Notice the three main differences:

1. We had to manually create a cursor for the text, using `nxp.make_cursor()`.
2. We used the token directly in order to find matches `number.findall( cursor )`, instead of calling `nxp.findall( token, text )`.
3. The information about the match is now provided by the method `match.insitu( cursor )`.

Now about the `[0]`: remember that a match can have **several** repetitions (see the [docs]()). So the reason we only see `[0]` here is simply that each of the three matches only captured a single instance of a number. We will see an example of matching with repetitions later on.

Great, now that we have cleared this up, let us tackle the main question. **Why are there 3 matches?**

Well, the documentation also says that tokens in a set are matched *sequentially*, in the order specified. This is NOT to say that the tokens _have to_ match in that order — and in fact they do not — but rather that we _check_ each of them, one after the other, in the order specified. This is an important distinction.

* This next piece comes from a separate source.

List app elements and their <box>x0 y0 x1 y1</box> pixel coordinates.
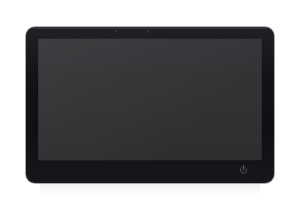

The reason for the split is that the first token overlaps with the beginning of the second token. To fix the problem, we just need to reorder the tokens within the set.

In [8]:
number = Either( num_float, num_integer )
matches = number.findall( cursor.reset() )

for match in matches:
    print(match.insitu(cursor.buffer))

Pattern: {-?\d*\.\d+([eE][-+]?\d+)?, -?\d+}
	[0] sqrt(2) is approxim
	         -             
Pattern: {-?\d*\.\d+([eE][-+]?\d+)?, -?\d+}
	[0] ely equal to 1.414
	                 -----


## Matching with repetitions

In [9]:
from nxp import Regex, Many, make_cursor

text = 'How much wood would a woodchuck chuck if a woodchuck could chuck wood?'
cursor = make_cursor(text)
expr = Regex( r'chuck\s*' )

for match in Many(expr).finditer(cursor):
    print(match.insitu(cursor.buffer))

Pattern: chuck\s*
	[0]  would a woodchuck chuck if a wo
	                 ------             
	[1]  a woodchuck chuck if a woodchuc
	                 ------             
Pattern: chuck\s*
	[0] uck if a woodchuck could chuck w
	                 ------             
Pattern: chuck\s*
	[0] dchuck could chuck wood?
	                 ------     


Notice the `[1]` due to the repetition.